Part spectacle, part ride—all Vegas—Caesars’ High Roller goes a step beyond observation wheels like the London Eye and the Singapore Flyer, offering a full entertainment experience along with dizzyingly high views of the city. Located across the strip from Caesars Palace, the wheel serves as the focal point of the company’s newly developed quarter-mile-long entertainment row, featuring casinos, fine dining, and high-end retail outlets. Currently the largest wheel of its kind in the world, the High Roller features a circular rim formed of a single tube supporting 28 spherical cabins. Each cabin will accommodate up to 40 people, who can partake in a number of themed entertainment experiences throughout the 30 minute ride, including Elvis and Frank Sinatra “Experiences”.
Open in March 2014, Caesars’ High Roller will be an iconic ride that promises to redefine the Las Vegas skyline and draw crowds from around the world.
The sheer size of the High Roller and the site’s narrow footprint presented a number of challenges to Arup’s design team. Because the wheel is situated over an existing road flanked by a monorail, the potential locations for support legs were very limited. After extensive design studies, Arup determined that the best approach was to support the hub of the wheel using four inclined legs with a single transverse brace founded across the road. Arup pioneered the idea of using a spherical cabin shape because it was architecturally arresting, offered spacious interiors, and panoramic views.

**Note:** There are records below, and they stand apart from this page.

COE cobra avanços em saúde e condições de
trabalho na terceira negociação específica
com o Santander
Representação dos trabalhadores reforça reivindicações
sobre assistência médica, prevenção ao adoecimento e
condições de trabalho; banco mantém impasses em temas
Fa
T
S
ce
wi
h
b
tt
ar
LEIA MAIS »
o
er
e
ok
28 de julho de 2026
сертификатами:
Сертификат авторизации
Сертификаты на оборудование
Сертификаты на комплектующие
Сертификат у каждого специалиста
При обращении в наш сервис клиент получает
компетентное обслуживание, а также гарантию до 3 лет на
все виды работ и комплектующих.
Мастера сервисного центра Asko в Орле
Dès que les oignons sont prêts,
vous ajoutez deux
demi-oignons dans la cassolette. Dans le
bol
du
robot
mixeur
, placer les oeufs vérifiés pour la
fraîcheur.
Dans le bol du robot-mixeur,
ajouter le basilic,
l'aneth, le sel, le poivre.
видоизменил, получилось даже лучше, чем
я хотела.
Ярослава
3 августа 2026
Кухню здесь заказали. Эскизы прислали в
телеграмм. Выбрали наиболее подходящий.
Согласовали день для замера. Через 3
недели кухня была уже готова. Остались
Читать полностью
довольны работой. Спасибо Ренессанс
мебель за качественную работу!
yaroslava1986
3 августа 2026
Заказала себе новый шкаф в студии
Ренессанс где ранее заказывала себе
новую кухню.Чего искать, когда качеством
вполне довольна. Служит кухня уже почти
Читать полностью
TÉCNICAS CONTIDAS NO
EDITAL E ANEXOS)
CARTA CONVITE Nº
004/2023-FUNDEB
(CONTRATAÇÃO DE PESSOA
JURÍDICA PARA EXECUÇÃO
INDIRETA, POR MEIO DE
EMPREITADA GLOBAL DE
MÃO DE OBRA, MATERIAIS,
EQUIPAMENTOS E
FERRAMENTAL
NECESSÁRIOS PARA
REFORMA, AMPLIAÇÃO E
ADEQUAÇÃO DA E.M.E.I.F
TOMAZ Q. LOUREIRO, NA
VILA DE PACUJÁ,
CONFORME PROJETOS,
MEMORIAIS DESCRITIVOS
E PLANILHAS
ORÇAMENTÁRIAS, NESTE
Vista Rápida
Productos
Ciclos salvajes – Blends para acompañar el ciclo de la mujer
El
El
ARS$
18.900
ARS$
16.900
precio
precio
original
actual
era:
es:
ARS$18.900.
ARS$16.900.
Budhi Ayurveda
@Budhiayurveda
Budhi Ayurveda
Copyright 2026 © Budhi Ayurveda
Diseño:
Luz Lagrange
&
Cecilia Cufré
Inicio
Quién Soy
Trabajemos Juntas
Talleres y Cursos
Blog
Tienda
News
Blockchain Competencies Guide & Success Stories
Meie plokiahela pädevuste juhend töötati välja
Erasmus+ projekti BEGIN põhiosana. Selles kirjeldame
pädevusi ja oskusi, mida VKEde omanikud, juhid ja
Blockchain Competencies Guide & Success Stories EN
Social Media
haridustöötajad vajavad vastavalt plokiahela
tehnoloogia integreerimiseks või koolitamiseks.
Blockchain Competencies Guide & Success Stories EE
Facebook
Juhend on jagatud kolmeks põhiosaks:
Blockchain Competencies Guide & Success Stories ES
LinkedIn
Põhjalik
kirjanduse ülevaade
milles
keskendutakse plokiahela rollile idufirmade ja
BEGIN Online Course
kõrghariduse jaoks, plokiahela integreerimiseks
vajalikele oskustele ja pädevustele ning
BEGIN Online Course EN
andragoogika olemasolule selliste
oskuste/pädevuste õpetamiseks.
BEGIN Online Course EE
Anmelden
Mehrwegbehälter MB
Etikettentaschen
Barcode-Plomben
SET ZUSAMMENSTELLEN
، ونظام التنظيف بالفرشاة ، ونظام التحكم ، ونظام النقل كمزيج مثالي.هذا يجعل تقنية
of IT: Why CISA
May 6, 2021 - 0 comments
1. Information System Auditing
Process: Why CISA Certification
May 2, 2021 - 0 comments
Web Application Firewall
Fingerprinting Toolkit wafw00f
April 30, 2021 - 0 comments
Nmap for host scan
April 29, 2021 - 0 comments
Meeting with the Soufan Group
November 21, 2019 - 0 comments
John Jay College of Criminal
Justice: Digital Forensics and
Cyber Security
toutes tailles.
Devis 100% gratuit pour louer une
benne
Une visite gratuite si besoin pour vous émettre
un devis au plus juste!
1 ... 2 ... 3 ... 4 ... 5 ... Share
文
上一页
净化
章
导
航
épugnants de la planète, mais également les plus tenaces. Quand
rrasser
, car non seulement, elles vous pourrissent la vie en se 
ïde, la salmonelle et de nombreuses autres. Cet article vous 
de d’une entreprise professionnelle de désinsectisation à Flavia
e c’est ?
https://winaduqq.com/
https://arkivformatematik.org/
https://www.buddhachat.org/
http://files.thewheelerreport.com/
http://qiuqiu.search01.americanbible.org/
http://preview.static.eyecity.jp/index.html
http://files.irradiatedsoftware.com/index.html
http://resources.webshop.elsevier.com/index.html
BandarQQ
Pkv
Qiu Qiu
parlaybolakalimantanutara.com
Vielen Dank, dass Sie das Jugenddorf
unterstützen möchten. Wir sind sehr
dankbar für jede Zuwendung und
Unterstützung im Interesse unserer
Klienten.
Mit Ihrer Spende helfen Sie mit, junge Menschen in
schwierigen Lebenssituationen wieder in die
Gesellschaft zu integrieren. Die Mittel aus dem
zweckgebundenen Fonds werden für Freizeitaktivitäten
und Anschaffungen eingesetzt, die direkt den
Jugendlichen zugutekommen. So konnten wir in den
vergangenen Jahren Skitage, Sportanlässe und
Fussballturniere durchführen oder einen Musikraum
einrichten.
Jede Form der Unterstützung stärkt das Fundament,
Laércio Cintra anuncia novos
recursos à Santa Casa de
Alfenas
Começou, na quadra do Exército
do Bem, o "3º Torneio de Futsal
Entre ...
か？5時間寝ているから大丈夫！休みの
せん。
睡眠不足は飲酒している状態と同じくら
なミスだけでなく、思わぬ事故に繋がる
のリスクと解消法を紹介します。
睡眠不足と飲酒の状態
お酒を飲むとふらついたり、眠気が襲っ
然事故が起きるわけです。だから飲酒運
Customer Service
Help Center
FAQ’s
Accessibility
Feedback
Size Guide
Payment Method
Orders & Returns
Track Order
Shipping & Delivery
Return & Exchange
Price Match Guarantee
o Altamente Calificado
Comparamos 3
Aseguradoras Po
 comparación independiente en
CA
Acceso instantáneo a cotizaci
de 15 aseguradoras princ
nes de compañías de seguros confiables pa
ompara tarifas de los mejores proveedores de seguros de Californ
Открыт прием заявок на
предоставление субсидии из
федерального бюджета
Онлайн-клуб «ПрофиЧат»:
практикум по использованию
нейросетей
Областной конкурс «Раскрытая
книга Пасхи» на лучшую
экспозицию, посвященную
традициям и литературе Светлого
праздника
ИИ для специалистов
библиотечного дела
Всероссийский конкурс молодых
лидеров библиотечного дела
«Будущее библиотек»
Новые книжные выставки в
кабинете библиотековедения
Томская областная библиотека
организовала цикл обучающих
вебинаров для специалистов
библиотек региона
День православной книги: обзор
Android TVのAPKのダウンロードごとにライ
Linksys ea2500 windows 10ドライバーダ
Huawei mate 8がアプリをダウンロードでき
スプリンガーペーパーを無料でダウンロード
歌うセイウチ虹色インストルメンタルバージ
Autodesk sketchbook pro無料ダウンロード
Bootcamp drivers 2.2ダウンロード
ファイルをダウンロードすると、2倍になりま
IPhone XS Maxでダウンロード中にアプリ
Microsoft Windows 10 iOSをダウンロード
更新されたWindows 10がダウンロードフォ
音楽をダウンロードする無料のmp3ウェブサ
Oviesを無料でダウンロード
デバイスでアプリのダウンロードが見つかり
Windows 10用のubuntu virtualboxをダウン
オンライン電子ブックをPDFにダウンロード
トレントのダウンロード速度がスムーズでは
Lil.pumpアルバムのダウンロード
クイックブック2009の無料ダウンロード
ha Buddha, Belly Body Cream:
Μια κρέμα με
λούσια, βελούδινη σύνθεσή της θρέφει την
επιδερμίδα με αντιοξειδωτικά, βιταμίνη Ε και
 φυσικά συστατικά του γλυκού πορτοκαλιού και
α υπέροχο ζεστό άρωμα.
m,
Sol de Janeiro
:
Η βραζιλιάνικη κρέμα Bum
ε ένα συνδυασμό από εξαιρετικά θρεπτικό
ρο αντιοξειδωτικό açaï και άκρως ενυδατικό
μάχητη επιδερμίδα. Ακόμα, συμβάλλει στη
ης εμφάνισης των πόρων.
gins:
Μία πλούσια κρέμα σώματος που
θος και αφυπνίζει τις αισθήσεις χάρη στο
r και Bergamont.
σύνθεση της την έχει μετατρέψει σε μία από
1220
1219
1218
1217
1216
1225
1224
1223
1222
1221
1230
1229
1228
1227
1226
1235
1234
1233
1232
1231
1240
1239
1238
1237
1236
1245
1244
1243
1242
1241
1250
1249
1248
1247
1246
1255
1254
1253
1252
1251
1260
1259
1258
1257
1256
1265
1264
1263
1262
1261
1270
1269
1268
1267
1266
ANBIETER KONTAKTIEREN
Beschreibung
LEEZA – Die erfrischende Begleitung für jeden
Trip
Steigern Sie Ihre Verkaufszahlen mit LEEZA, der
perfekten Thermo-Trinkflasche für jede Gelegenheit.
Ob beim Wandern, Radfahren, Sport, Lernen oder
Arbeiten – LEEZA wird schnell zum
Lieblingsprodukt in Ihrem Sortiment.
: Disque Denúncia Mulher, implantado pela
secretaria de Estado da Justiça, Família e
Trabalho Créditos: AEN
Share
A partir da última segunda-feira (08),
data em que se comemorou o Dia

With a design life of 50 years, the High Roller will rotate as many 650,000 times and therefore had to be designed against fatigue. Numerous detailed stress analyses were conducted prior to finalising the steelwork details and specifications to control stress concentrations on the bearings, steelwork, cables, and fittings.
Patron comfort was at the forefront of the team’s thinking throughout the design process. The punishing Nevada climate includes extremely high external temperatures and solar gain. To achieve a satisfactory environment in the cabins, Arup’s engineers performed computational fluid dynamics simulations to optimise the design of the air-conditioning systems and glazing; the spherical panels are double glazed in order to limit the air-conditioner power demands. They also performed wind tunnel tests to predict requirements for damping to control wind-induced motions.